Learning Theory: Cognitive Flexibility: Discovery-Based
Learning
Discovery-Based Learning
- Overview:
Jerome Bruner believed that students learn best by discovery and that the learner is a problem solver who interacts with the environment testing hypotheses and developing generalizations.
The major condition for the exploration of alternatives was "the presence of some optimal level of
uncertainty". This related directly to the student's curiosity to resolve uncertainty and ambiguity.

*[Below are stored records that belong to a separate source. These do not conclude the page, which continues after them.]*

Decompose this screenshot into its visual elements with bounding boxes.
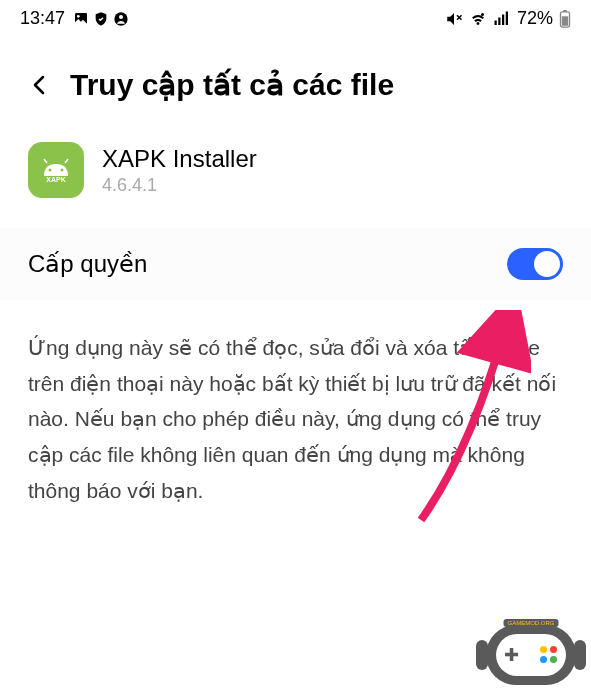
- status-right: 72%: [445, 8, 571, 29]
- svg-line-16: [44, 159, 47, 163]
- watermark-logo: GAMEMOD.ORG ✚: [486, 625, 576, 685]
- svg-line-17: [65, 159, 68, 163]
- permission-toggle[interactable]: [507, 248, 563, 280]
- svg-rect-12: [563, 10, 567, 12]
- svg-point-3: [119, 15, 123, 19]
- status-bar: 13:47 72%: [0, 0, 591, 37]
- battery-icon: [559, 10, 571, 28]
- back-button[interactable]: [28, 73, 52, 97]
- app-name: XAPK Installer: [102, 145, 257, 173]
- permission-label: Cấp quyền: [28, 250, 147, 278]
- svg-point-6: [481, 13, 484, 16]
- status-time: 13:47: [20, 8, 65, 29]
- svg-text:XAPK: XAPK: [46, 176, 65, 183]
- svg-rect-7: [494, 20, 496, 25]
- svg-rect-10: [506, 11, 508, 25]
- svg-point-1: [77, 15, 80, 18]
- svg-point-15: [61, 169, 64, 172]
- app-text: XAPK Installer 4.6.4.1: [102, 145, 257, 196]
- signal-icon: [493, 10, 511, 28]
- page-title: Truy cập tất cả các file: [70, 67, 394, 102]
- dpad-icon: ✚: [504, 644, 519, 666]
- app-icon: XAPK: [28, 142, 84, 198]
- battery-percent: 72%: [517, 8, 553, 29]
- account-icon: [113, 11, 129, 27]
- status-left: 13:47: [20, 8, 129, 29]
- app-version: 4.6.4.1: [102, 175, 257, 196]
- svg-point-14: [49, 169, 52, 172]
- mute-icon: [445, 10, 463, 28]
- gamepad-icon: GAMEMOD.ORG ✚: [486, 625, 576, 685]
- permission-description: Ứng dụng này sẽ có thể đọc, sửa đổi và x…: [0, 300, 591, 538]
- svg-rect-9: [502, 14, 504, 25]
- toggle-knob: [534, 251, 560, 277]
- status-notification-icons: [73, 11, 129, 27]
- app-info: XAPK XAPK Installer 4.6.4.1: [0, 132, 591, 228]
- svg-rect-8: [498, 17, 500, 25]
- action-buttons-icon: [540, 646, 558, 664]
- image-icon: [73, 11, 89, 27]
- android-icon: XAPK: [36, 156, 76, 184]
- shield-check-icon: [93, 11, 109, 27]
- logo-text: GAMEMOD.ORG: [503, 619, 558, 627]
- permission-row: Cấp quyền: [0, 228, 591, 300]
- svg-rect-13: [562, 16, 568, 25]
- wifi-icon: [469, 10, 487, 28]
- chevron-left-icon: [28, 73, 52, 97]
- header: Truy cập tất cả các file: [0, 37, 591, 132]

According to this idea, the teacher would design discrepant event activities that would pique the students' curiosity.
For example, the teacher might fill a glass with water and ask the students how many pennies they think can be put in the jar without any water spilling.
According to Bruner, any domain of knowledge (physics, chemistry, biology, earth science) or problem or concept within that domain (law of gravitation, atomic structure, homeostasis, earthquake waves) can be represented in three ways or modes: by a set of actions (enactive representation), by a set of images or graphics that stand for the concept (iconic representation); and by a set of symbolic or logical statements (symbolic representation).
According to Bruner, instruction should lead the learner through the content in order to increase the student's ability to "grasp, transform and transfer" what is learned.
In general sequencing should move from enactive (hands-on, concrete), to iconic (visual), to symbolic (descriptions in words or mathematical symbols).